The details of the deal itself are fairly vague: Verizon will begin to sell YouTube TV packages to its wireless, fixed 5G, and broadband customers and promote content shown on the service across its platforms.

A Verizon spokesperson told us:

No pricing details to share today but [...] we’ll be offering promotions that are more valuable than what’s available today through signing up direct.

It's a partnership that comes at a crucial time for Verizon, which lost 168,000 TV subscribers last year and another 53,000 in the first quarter. However, its wireline and wireless broadband customer bases are still growing, so it may be able to recover some of its lost bundling revenue with YouTube TV sales commissions. At the same time, Verizon can start to focus more on content — mainly through its Yahoo brand along with other Oath properties — as it fulfills production and carriage deals with the NFL and NBA.

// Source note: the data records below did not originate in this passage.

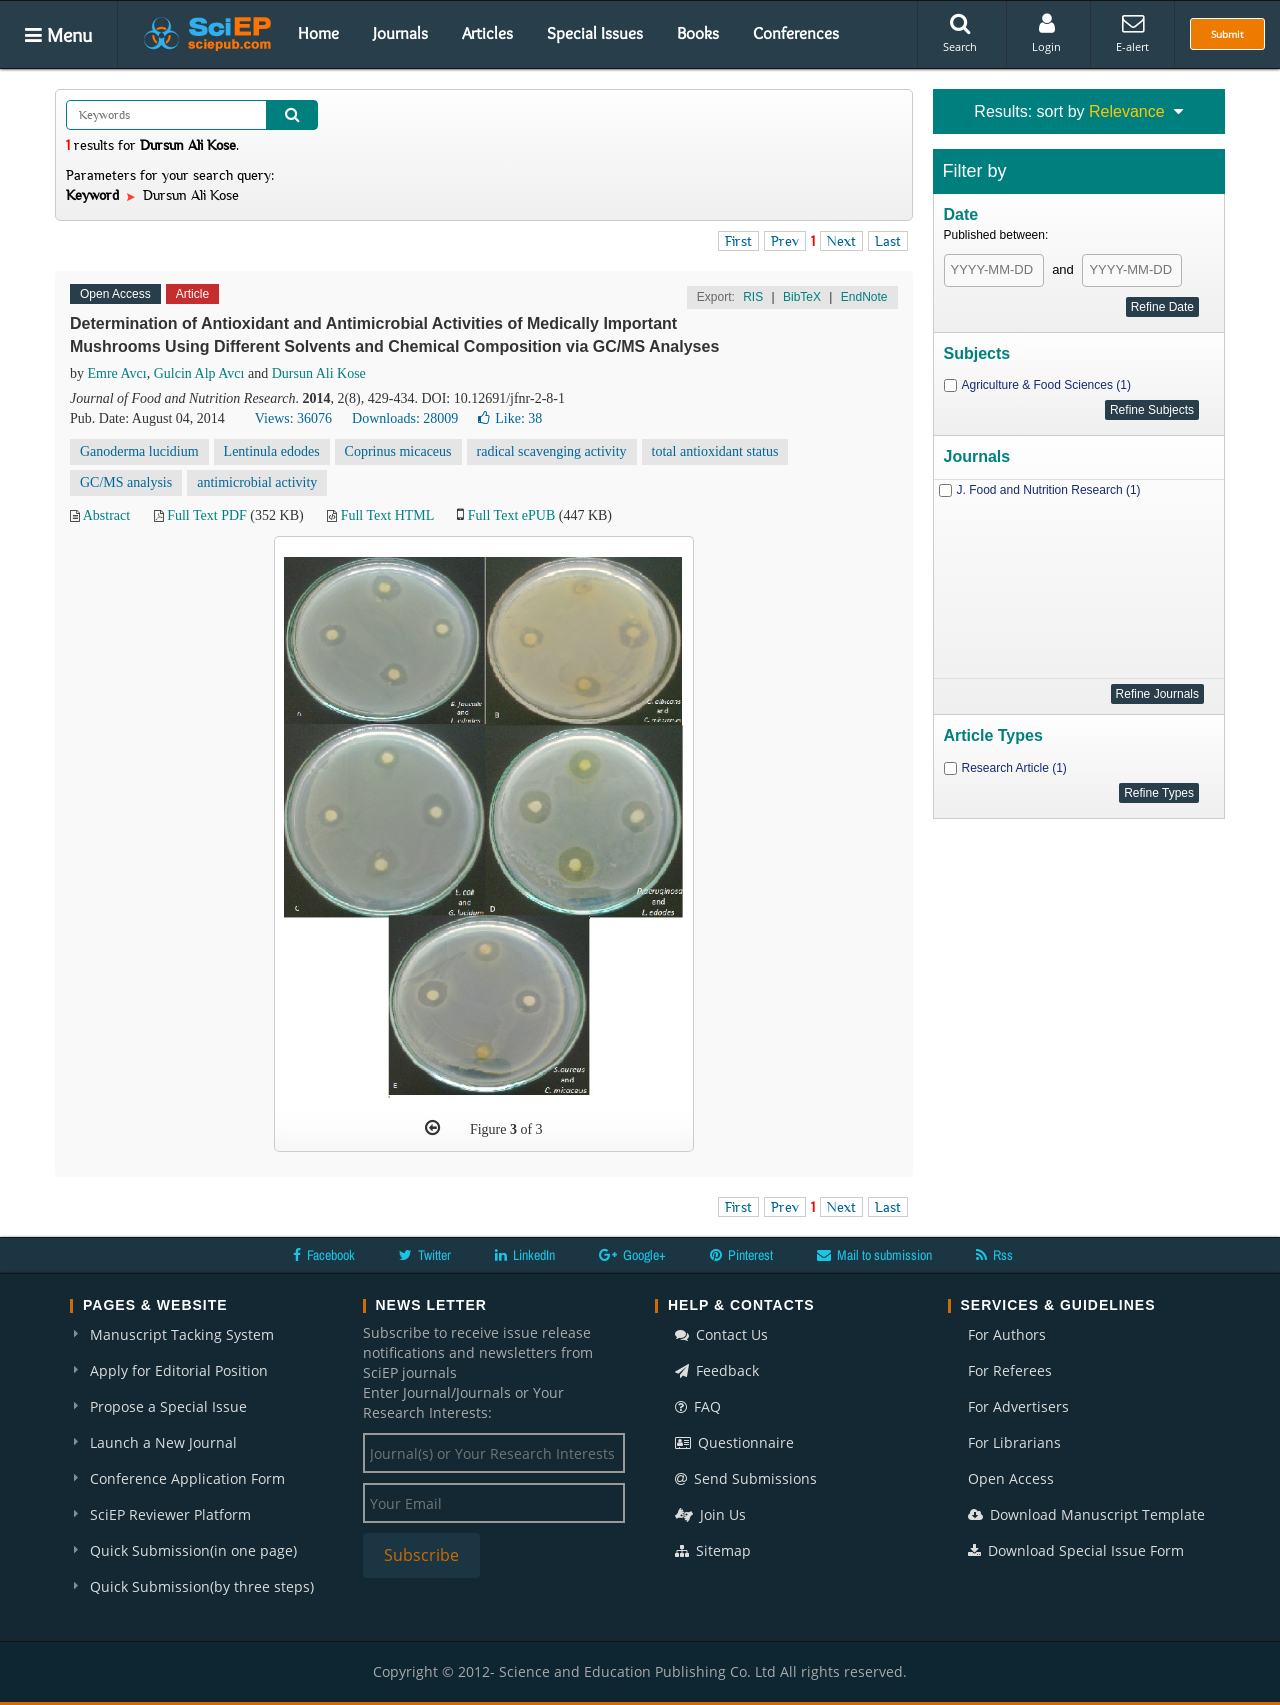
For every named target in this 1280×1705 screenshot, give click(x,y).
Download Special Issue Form (1076, 1550)
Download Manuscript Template (1086, 1514)
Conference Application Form (187, 1478)
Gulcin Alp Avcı (199, 373)
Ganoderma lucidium (139, 451)
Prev (785, 241)
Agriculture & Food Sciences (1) (1046, 385)
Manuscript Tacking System (182, 1334)
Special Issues (595, 33)
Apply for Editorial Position (179, 1370)
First (738, 241)
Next (841, 241)
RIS (753, 297)
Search (960, 33)
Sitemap (713, 1550)
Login (1046, 33)
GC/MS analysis (126, 482)
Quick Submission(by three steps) (202, 1586)
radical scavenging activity (552, 451)
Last (888, 241)
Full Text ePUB (511, 515)
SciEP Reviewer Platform (170, 1514)
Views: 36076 (293, 418)
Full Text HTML (387, 515)
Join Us (710, 1514)
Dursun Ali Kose (319, 373)
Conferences (796, 33)
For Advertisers (1018, 1406)
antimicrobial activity (257, 482)
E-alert (1132, 33)
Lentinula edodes (272, 451)
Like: (510, 418)
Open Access (1011, 1478)
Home (318, 33)
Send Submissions (746, 1478)
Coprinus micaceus (398, 451)
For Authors (1007, 1334)
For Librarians (1014, 1442)
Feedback (717, 1370)
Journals (400, 33)
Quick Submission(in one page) (193, 1550)
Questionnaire (734, 1442)
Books (698, 33)
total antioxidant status (715, 451)
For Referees (1010, 1370)
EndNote (864, 297)
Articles (487, 33)
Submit (1227, 34)
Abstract (106, 515)
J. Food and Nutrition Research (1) (1049, 490)
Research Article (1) (1014, 768)
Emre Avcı (117, 373)
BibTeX (802, 297)
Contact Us (721, 1334)
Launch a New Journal (163, 1442)
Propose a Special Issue (168, 1406)
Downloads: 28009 (405, 418)
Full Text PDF (207, 515)
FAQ (698, 1406)
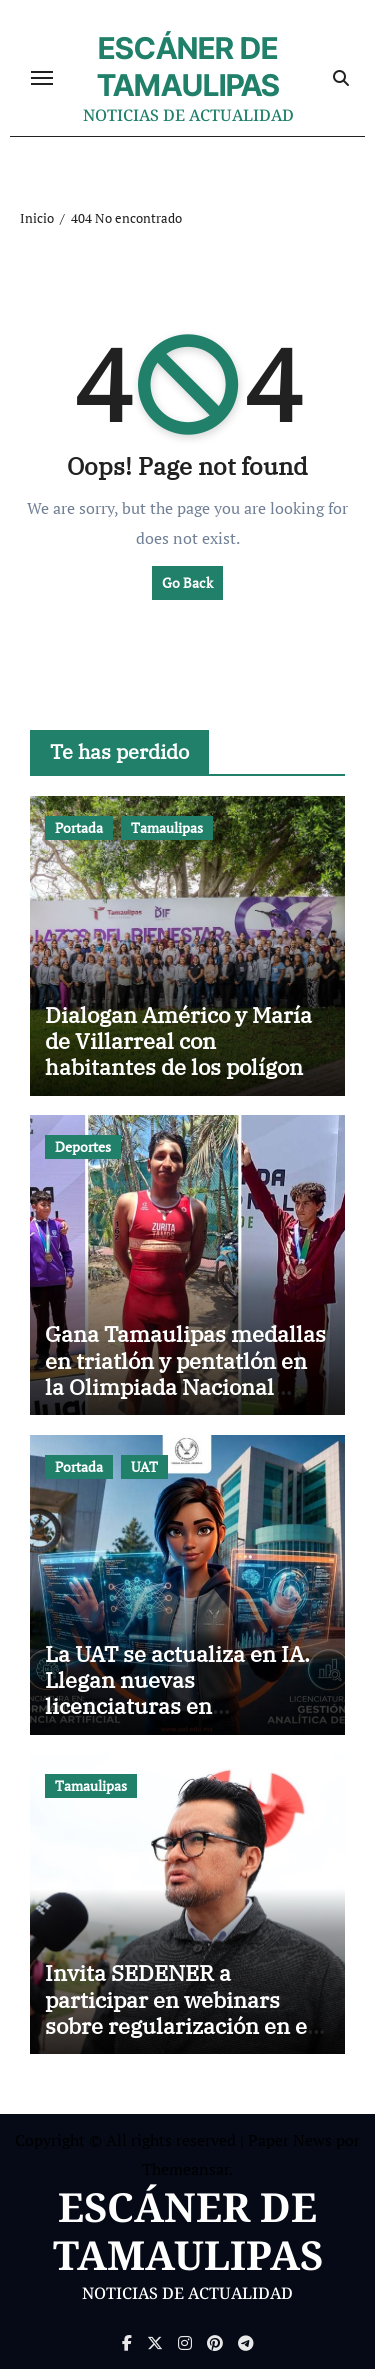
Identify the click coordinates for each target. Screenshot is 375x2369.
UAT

Meanwhile, YouTube TV and its more than 1 million subscribers have just gone through its second price increase in the service's two-year existence, so any break that these prospective customers might get will be appreciated. That said, unlike with bundles from traditional pay TV providers, those customers can quit the service freely, so we'll have to see what Verizon and YouTube can muster to retain their new cache.